If able, bring the baby skin to skin and begin nursing. Nursing immediately after birth will help with any post partum bleeding and can reduce hemorrhaging. If you notice that your baby's umbilical cord is short and they cannot reach your chest, hold them lower on your abdomen, DO NOT tug on the cord. The placenta can stay attached to the uterine lining for 30-60 minutes, so let the after contractions do their work and release the placenta. You may push it out when you feel the need, if help hasn't arrived yet.
In the event that the cord was short and your baby appears hungry or you feel the need to nurse immediately, try to push. It's not in your best interest to cut the cord without sterile scissors, as you don't want to risk an infection to the baby. If your placenta is not coming out, just be patient and wait for help. Don't attempt to tug on the cord and manually remove the placenta. Bend down/over to nurse if you need to.

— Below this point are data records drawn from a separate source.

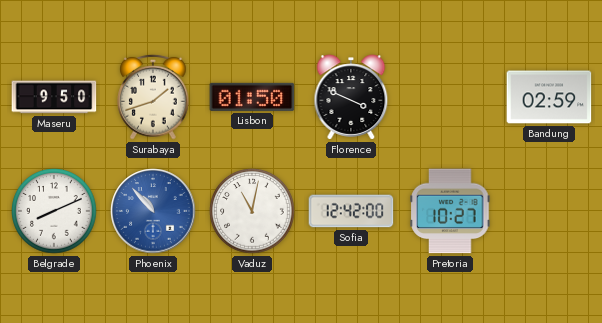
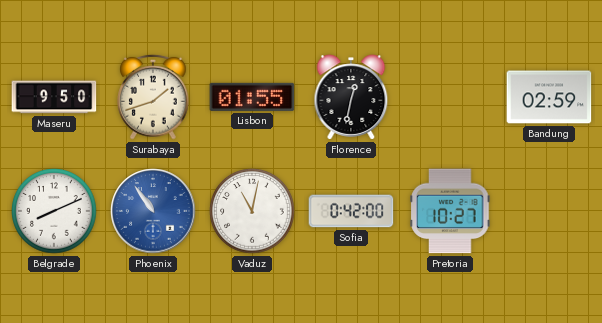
Lisbon: 01:50 -> 01:55
Florence: 3:49 -> 12:32
Phoenix: 10:53 -> 10:54
Sofia: 12:42 -> 0:42
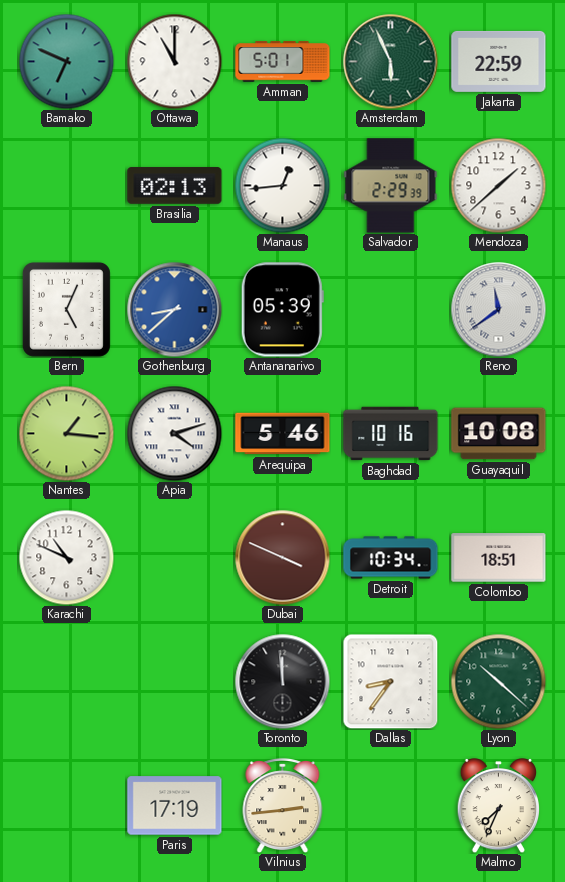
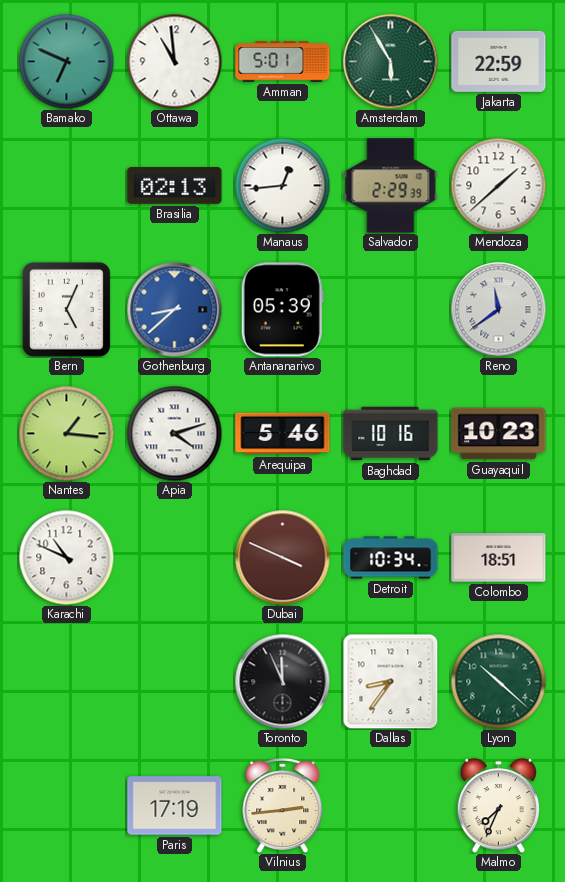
Ottawa: 11:00 -> 10:59
Amsterdam: 5:56 -> 5:55
Guayaquil: 10:08 -> 10:23
Toronto: 11:59 -> 11:56
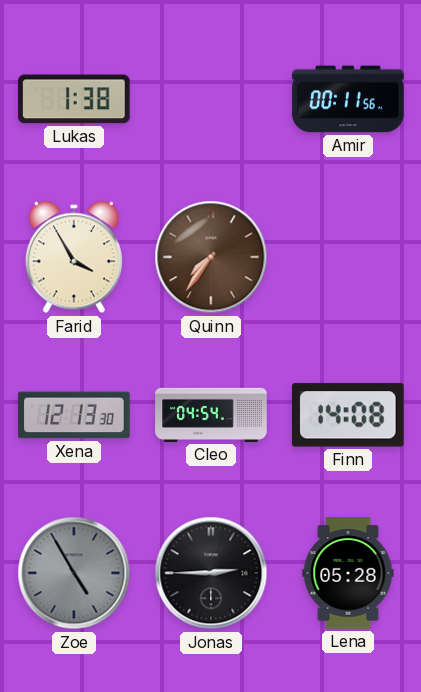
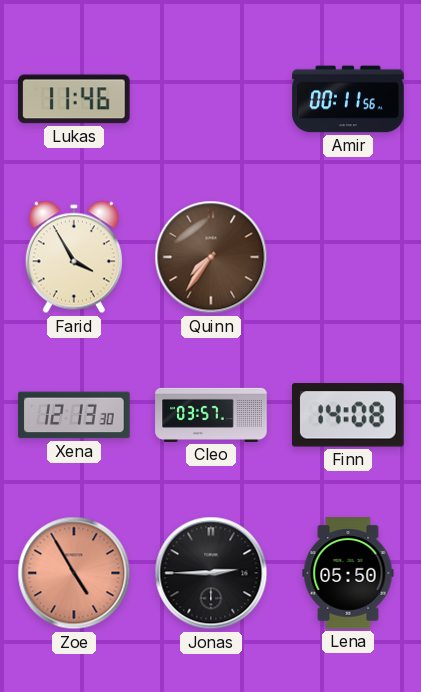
Lukas: 1:38 -> 11:46
Cleo: 04:54 -> 03:57
Zoe dial: grey -> salmon
Lena: 05:28 -> 05:50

If the cord was long enough for baby to be brought to breast, keep nursing until your help arrives or you're able to birth the placenta. Keep baby, cord and placenta intact without properly sterilized scissors.
That's pretty much it, you've had a baby. Congratulations.
Regardless of where you plan to birth or who you plan to attend you during that momentous occasion, it is wise to be prepared for anything and to know what is truly required, and what else is not. The easiest thing to remember in an emergency birth situation like this, is that less is more. Hopefully all of you get the births you're planning, but for those who end up in a situation that's, to them, less than ideal, be well informed.